BHA chief Julie Harrington eager to ensure unintrusive affordability checks
The British Horseracing Authority intends to ensure the affordability checks on lower-level gambling spend are as unobtrusive as proposed in the government's Gambling Act Review White Paper. The paper proposes that the threshold for these checks is £125 net loss within a month or £500 within a year and also states that the checks will be 'frictionless for customers and conducted online by credit reference agencies'. Julie Harrington, chief executive of the BHA, felt the nature of these checks was crucial to their success and that their practical implication would decide how much of an impact they would have on racing's revenue. She said: "The numbers around the less intrusive checks, the £125, are much lower (than anticipated), but it depends on the big unknown for us. "The work we will do with the Gambling Commission on behalf of the government is how unintrusive and friction-free those checks are. "The one area we want to get visibility on to see how much of a risk it is to us is those friction-free tests at the lower end of losses." Harrington was concerned that the paper's estimation of the financial losses racing will suffer as a result of the measure was an underestimation, with a total reduction in income between £8.4 and £14.9 million the predicted sum. "The government's own economic impact work is estimating between £8.4 and £14.9 million negative impact per annum," she said. "We want to work with our partners in the media rights companies to do our own economic check on those numbers. We're a little concerned that it might be an underestimation."
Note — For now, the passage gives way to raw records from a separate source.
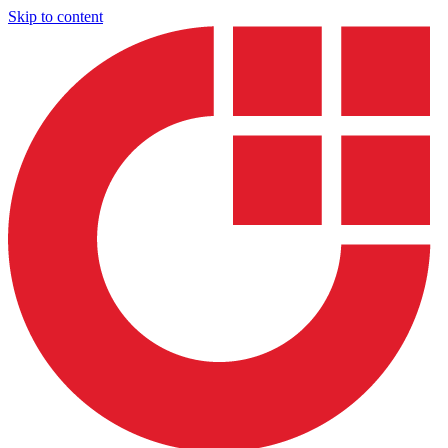
Skip to content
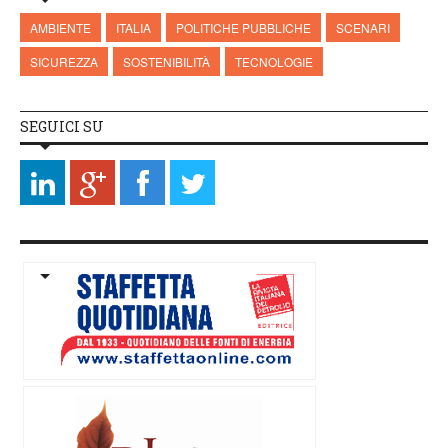
AMBIENTE
ITALIA
POLITICHE PUBBLICHE
SCENARI
SICUREZZA
SOSTENIBILITÀ
TECNOLOGIE
SEGUICI SU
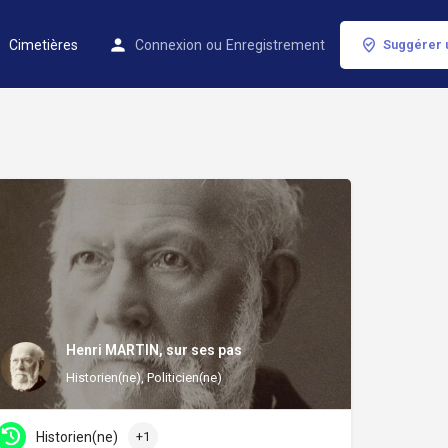
Cimetières
Connexion
ou
Enregistrement
Suggérer 
Henri MARTIN, sur ses pas
ur(se)
Historien(ne), Politicien(ne)
Historien(ne)
+1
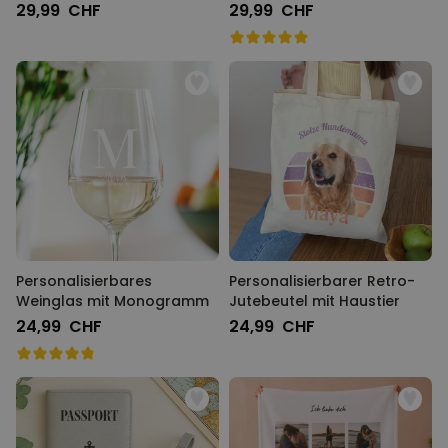
29,99 CHF
29,99 CHF
Personalisierbares
Personalisierbarer Retro-
Weinglas mit Monogramm
Jutebeutel mit Haustier
24,99 CHF
24,99 CHF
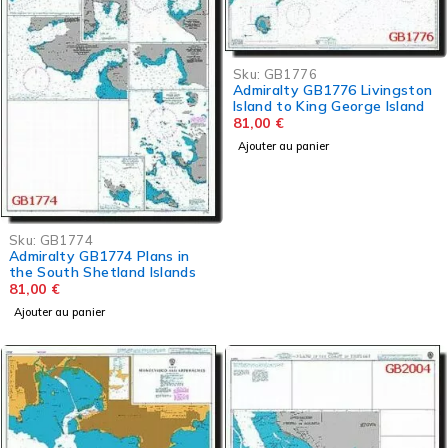
Sku:
GB1776
Admiralty GB1776 Livingston
Island to King George Island
81,00
€
Ajouter au panier
Sku:
GB1774
Admiralty GB1774 Plans in
the South Shetland Islands
81,00
€
Ajouter au panier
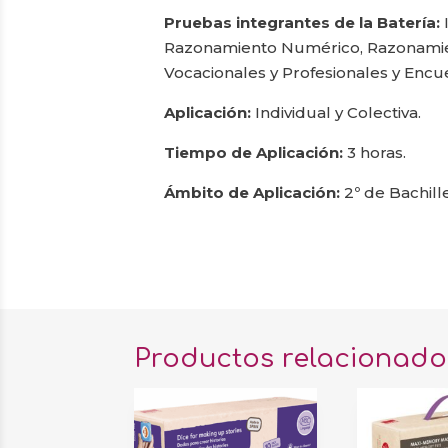
Pruebas integrantes de la Batería:
Razonamiento Numérico, Razonamiento 
Vocacionales y Profesionales y Encu
Aplicación:
Individual y Colectiva.
Tiempo de Aplicación:
3 horas.
Ámbito de Aplicación:
2º de Bachille
Productos relacionado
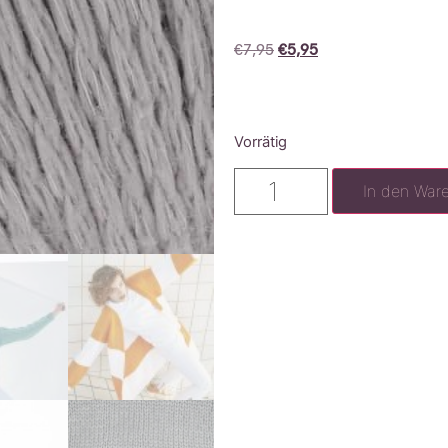
€
7,95
€
5,95
Vorrätig
In den War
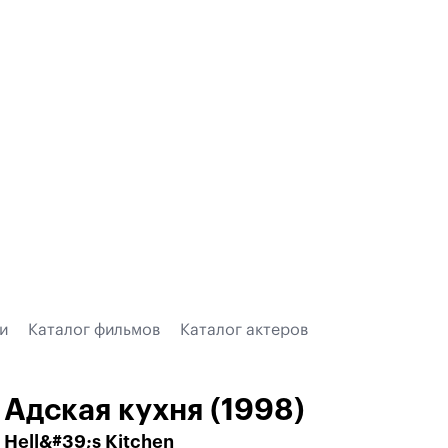
и
Каталог фильмов
Каталог актеров
Адская кухня (1998)
Hell&#39;s Kitchen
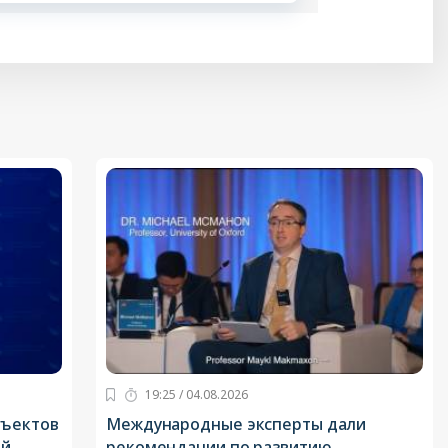
19:25 / 04.08.2026
бъектов
Международные эксперты дали
ой
рекомендации по развитию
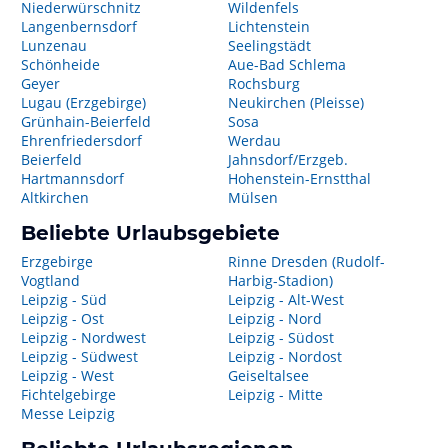
Niederwürschnitz
Wildenfels
Langenbernsdorf
Lichtenstein
Lunzenau
Seelingstädt
Schönheide
Aue-Bad Schlema
Geyer
Rochsburg
Lugau (Erzgebirge)
Neukirchen (Pleisse)
Grünhain-Beierfeld
Sosa
Ehrenfriedersdorf
Werdau
Beierfeld
Jahnsdorf/Erzgeb.
Hartmannsdorf
Hohenstein-Ernstthal
Altkirchen
Mülsen
Beliebte Urlaubsgebiete
Erzgebirge
Rinne Dresden (Rudolf-
Vogtland
Harbig-Stadion)
Leipzig - Süd
Leipzig - Alt-West
Leipzig - Ost
Leipzig - Nord
Leipzig - Nordwest
Leipzig - Südost
Leipzig - Südwest
Leipzig - Nordost
Leipzig - West
Geiseltalsee
Fichtelgebirge
Leipzig - Mitte
Messe Leipzig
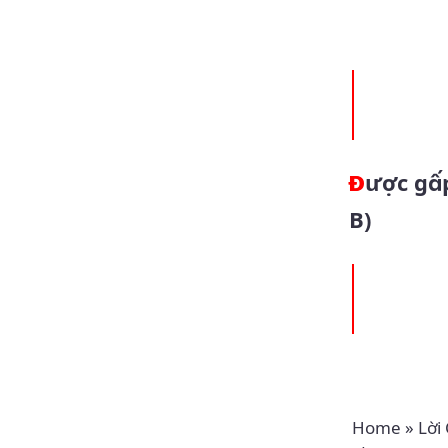
Được gấp trăm (13.10.2024 – Chúa Nhật 28 Thường Niên
B)
Home
»
Lời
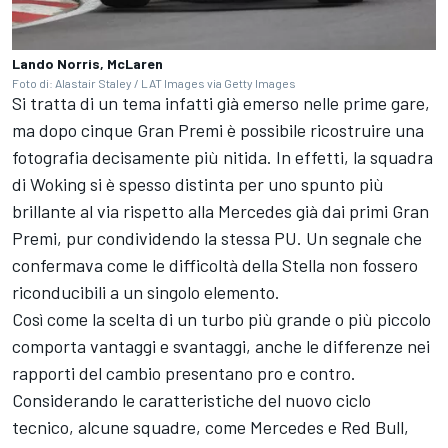
Lando Norris, McLaren
Foto di: Alastair Staley / LAT Images via Getty Images
Si tratta di un tema infatti già emerso nelle prime gare,
ma dopo cinque Gran Premi è possibile ricostruire una
fotografia decisamente più nitida. In effetti, la squadra
di Woking si è spesso distinta per uno spunto più
brillante al via rispetto alla Mercedes già dai primi Gran
Premi, pur condividendo la stessa PU. Un segnale che
confermava come le difficoltà della Stella non fossero
riconducibili a un singolo elemento.
Così come la scelta di un turbo più grande o più piccolo
comporta vantaggi e svantaggi, anche le differenze nei
rapporti del cambio presentano pro e contro.
Considerando le caratteristiche del nuovo ciclo
tecnico, alcune squadre, come Mercedes e Red Bull,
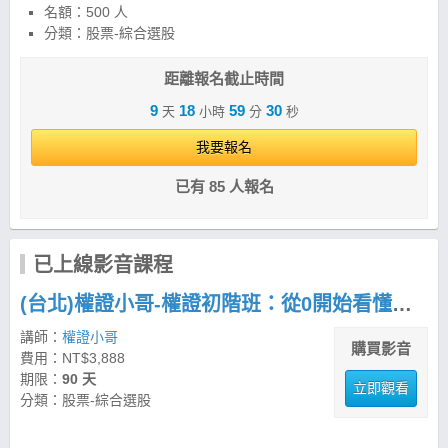
名額：500 人
分類：股票-綜合選股
距離報名截止時間
9
18
59
29
天
小時
分
秒
我要報名
已有 85 人報名
已上線影音課程
(台北)權證小哥-權證初階班：從0開始看懂權證，建立挑選與避雷能力
講師：
權證小哥
購買影音
費用：NT$3,888
期限：
90 天
立即觀看
分類：股票-綜合選股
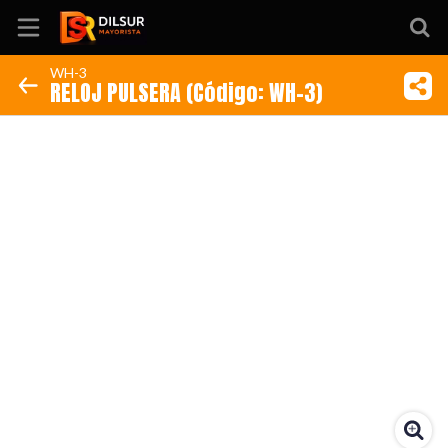
WH-3
RELOJ PULSERA (Código: WH-3)
Inicio
Información
Ubicación
Sitio web
Instagram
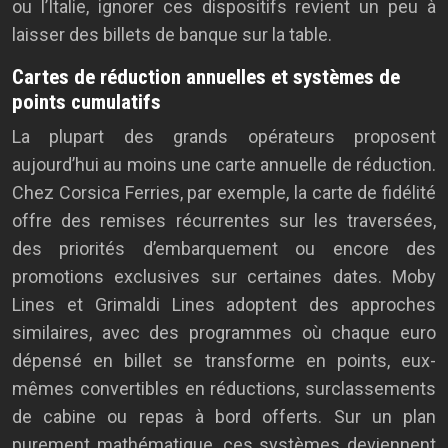
ou l’Italie, ignorer ces dispositifs revient un peu à
laisser des billets de banque sur la table.
Cartes de réduction annuelles et systèmes de
points cumulatifs
La plupart des grands opérateurs proposent
aujourd’hui au moins une carte annuelle de réduction.
Chez Corsica Ferries, par exemple, la carte de fidélité
offre des remises récurrentes sur les traversées,
des priorités d’embarquement ou encore des
promotions exclusives sur certaines dates. Moby
Lines et Grimaldi Lines adoptent des approches
similaires, avec des programmes où chaque euro
dépensé en billet se transforme en points, eux-
mêmes convertibles en réductions, surclassements
de cabine ou repas à bord offerts. Sur un plan
purement mathématique, ces systèmes deviennent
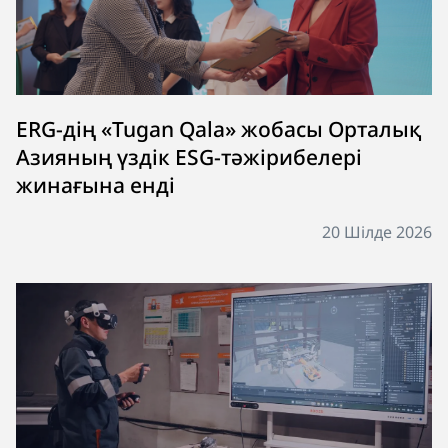
ERG-дің «Tugan Qala» жобасы Орталық
Азияның үздік ESG-тәжірибелері
жинағына енді
20 Шілде 2026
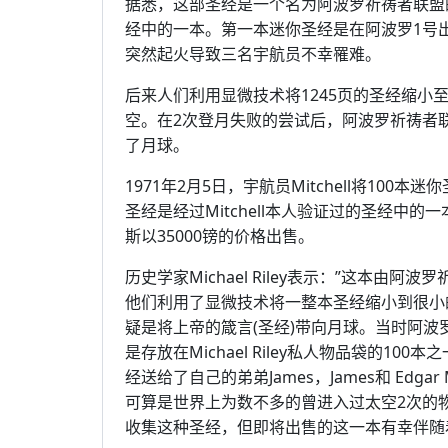
据悉，这部圣经是一个名为阿波罗祈祷者联盟
经中的一本。第一本迷你圣经是在阿波罗1号
突然起火导致三名宇航员不幸罹难。
后来人们利用显微技术将1245页的圣经缩小
空。在2次登月失败的尝试后，阿波罗祈祷者联
了月球。
1971年2月5日，宇航员Mitchell将1
圣经是经过Mitchell本人验证过的圣经中
斯以35000镑的价格出售。
历史学家Michael Riley表示：”这本
他们利用了显微技术将一整本圣经缩小到很小
疑是将上帝的箴言(圣经)带向月球。当时阿波
是存放在Michael Riley私人物品袋的100
经送给了自己的弟弟James，James和 Edg
可算是世界上为数不多的曾进入过太空2次的
收集这种圣经，但即将出售的这一本有幸伴随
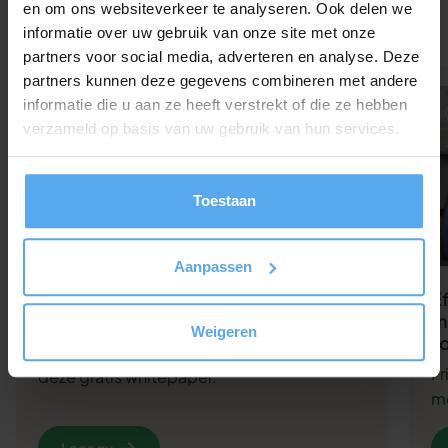
Wil je het beste uit je medewerkers halen? Onze gratis
en om ons websiteverkeer te analyseren. Ook delen we
whitepapers helpen je.
informatie over uw gebruik van onze site met onze
partners voor social media, adverteren en analyse. Deze
partners kunnen deze gegevens combineren met andere
informatie die u aan ze heeft verstrekt of die ze hebben
Whitepaper
verzameld op basis van uw gebruik van hun services.
Toestaan
Aanpassen
38 adviezen om het beste uit je
E
medewerkers te halen
m
Weigeren
zo
Haal het meeste uit je medewerkers met
F
deze gratis whitepaper.
me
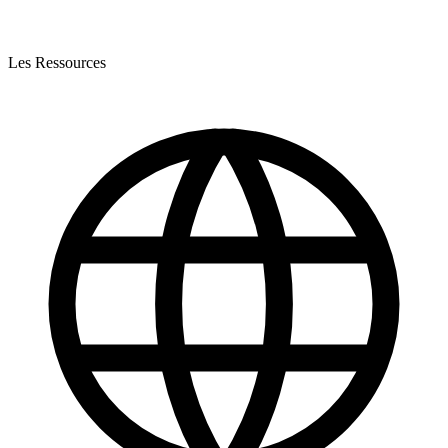
Les Ressources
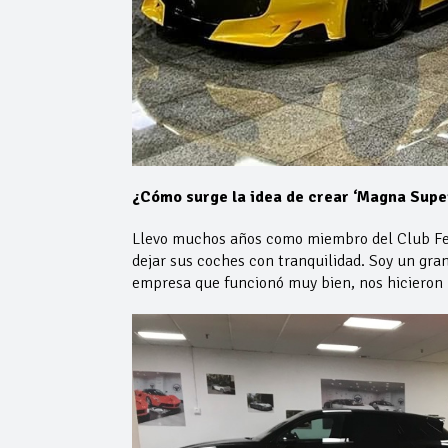
¿Cómo surge la idea de crear ‘Magna Supe
Llevo muchos años como miembro del Club Fer
dejar sus coches con tranquilidad. Soy un gr
empresa que funcionó muy bien, nos hicieron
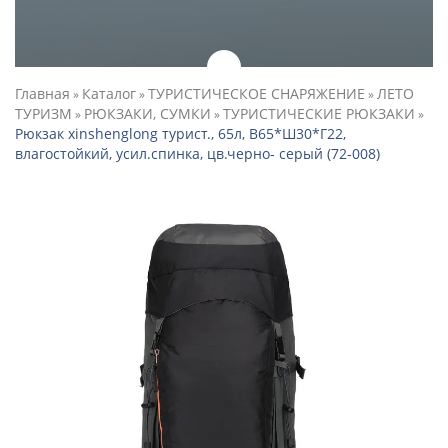
Главная
Каталог
ТУРИСТИЧЕСКОЕ СНАРЯЖЕНИЕ
ЛЕТО
»
»
»
ТУРИЗМ
РЮКЗАКИ, СУМКИ
ТУРИСТИЧЕСКИЕ РЮКЗАКИ
»
»
»
Рюкзак xinshenglong турист., 65л, В65*Ш30*Г22,
влагостойкий, усил.спинка, цв.черно- серый (72-008)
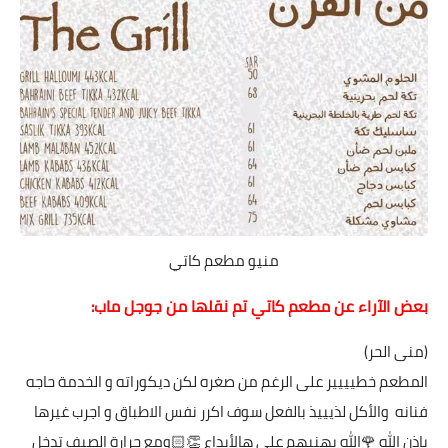
منيو مطعم كاتي
بعض الآراء عن مطعم كاتي تم نقلها من جوجل ماب:
(منى الحر)
المطعم خطيييير على الرغم من صغره لكن ديكوراته و الخدمة حاجه
فنانه والأكل لذيييذ بالفعل سوف اكرر نفس الاطباق و اجرب غيرها
بإذن الله 🌹الله يهنيهم على هالأبداع 👏🏻ومع حرارة الصيف تدخل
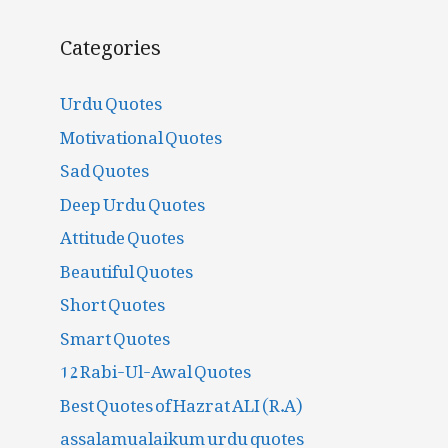
Categories
Urdu Quotes
Motivational Quotes
Sad Quotes
Deep Urdu Quotes
Attitude Quotes
Beautiful Quotes
Short Quotes
Smart Quotes
12 Rabi-Ul-Awal Quotes
Best Quotes of Hazrat ALI (R.A)
assalamualaikum urdu quotes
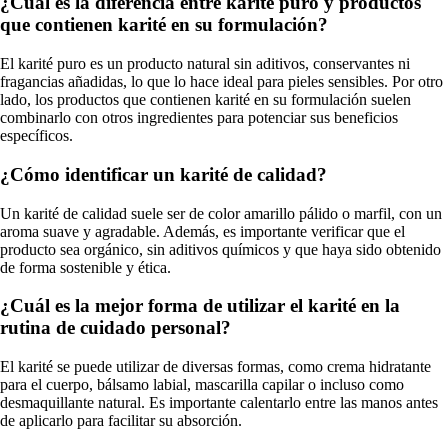
¿Cuál es la diferencia entre karité puro y productos
que contienen karité en su formulación?
El karité puro es un producto natural sin aditivos, conservantes ni
fragancias añadidas, lo que lo hace ideal para pieles sensibles. Por otro
lado, los productos que contienen karité en su formulación suelen
combinarlo con otros ingredientes para potenciar sus beneficios
específicos.
¿Cómo identificar un karité de calidad?
Un karité de calidad suele ser de color amarillo pálido o marfil, con un
aroma suave y agradable. Además, es importante verificar que el
producto sea orgánico, sin aditivos químicos y que haya sido obtenido
de forma sostenible y ética.
¿Cuál es la mejor forma de utilizar el karité en la
rutina de cuidado personal?
El karité se puede utilizar de diversas formas, como crema hidratante
para el cuerpo, bálsamo labial, mascarilla capilar o incluso como
desmaquillante natural. Es importante calentarlo entre las manos antes
de aplicarlo para facilitar su absorción.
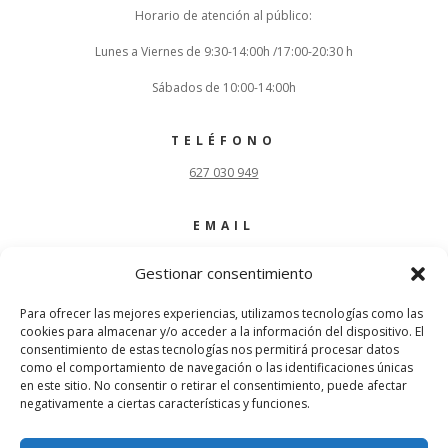
Horario de atención al público:
Lunes a Viernes de 9:30-14:00h /17:00-20:30 h
Sábados de 10:00-14:00h
TELÉFONO
627 030 949
EMAIL
fnr@filatelianumismatica.es
Gestionar consentimiento
SÍGUENOS
Para ofrecer las mejores experiencias, utilizamos tecnologías como las
cookies para almacenar y/o acceder a la información del dispositivo. El
consentimiento de estas tecnologías nos permitirá procesar datos
como el comportamiento de navegación o las identificaciones únicas
en este sitio. No consentir o retirar el consentimiento, puede afectar
negativamente a ciertas características y funciones.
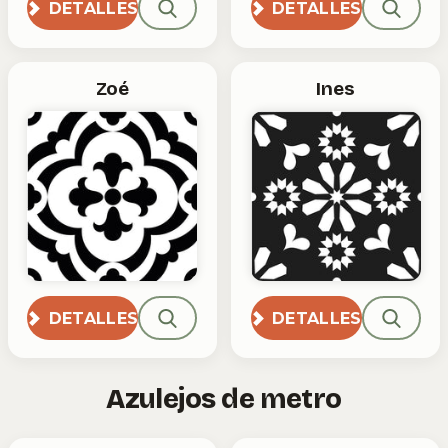
DETALLES
DETALLES
Zoé
Ines
DETALLES
DETALLES
Azulejos de metro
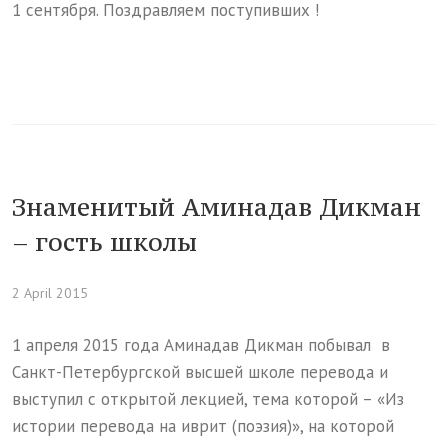
1 сентября. Поздравляем поступивших !
Знаменитый Аминадав Дикман
– гость школы
2 April 2015
1 апреля 2015 года Аминадав Дикман побывал в
Санкт-Петербургской высшей школе перевода и
выступил с открытой лекцией, тема которой – «Из
истории перевода на иврит (поэзия)», на которой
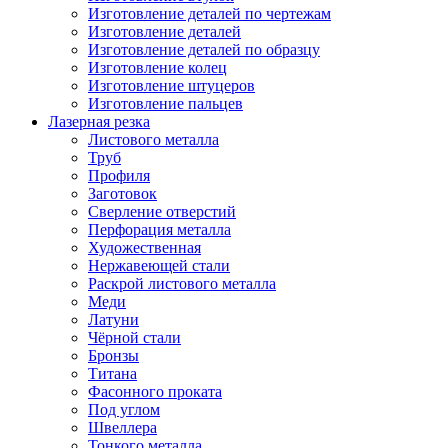
Изготовление деталей по чертежам
Изготовление деталей
Изготовление деталей по образцу
Изготовление колец
Изготовление штуцеров
Изготовление пальцев
Лазерная резка
Листового металла
Труб
Профиля
Заготовок
Сверление отверстий
Перфорация металла
Художественная
Нержавеющей стали
Раскрой листового металла
Меди
Латуни
Чёрной стали
Бронзы
Титана
Фасонного проката
Под углом
Швеллера
Тонкого металла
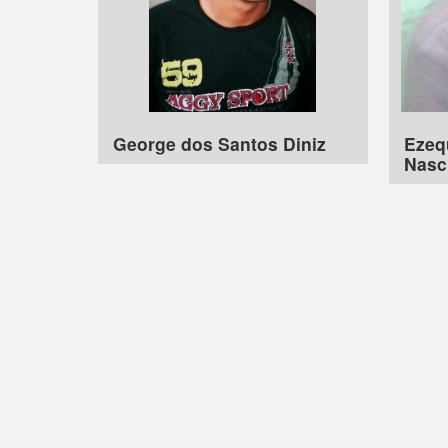
George dos Santos Diniz
Ezequ
Nasc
Another factor the BHA intend to raise with the Gambling Commission is the seasonal nature of racing gambling, with punters likely to stake and potentially lose more when the big festivals are under way. This could bring a customer who is not a habitual gambler close to the threshold for enhanced checks and the BHA has data to share to highlight these patterns among those who bet on racing. "Part of our conversations with the Gambling Commission has got to be taking into account customer behaviour and historic customer behaviour shows that people do save up for those major festivals in the same way that other people would save up for holiday," Harrington said. "We've got a huge amount of evidence on that to share with the Gambling Commission. The wording is also around net losses, so we know some of our customers might use their winnings from a major festival to fund their punting for the remainder of the year - how will those checks take that into account? "Particularly the 90-day threshold, you could still be losing money in July that you won in March. It's a detail that we need to get some context on."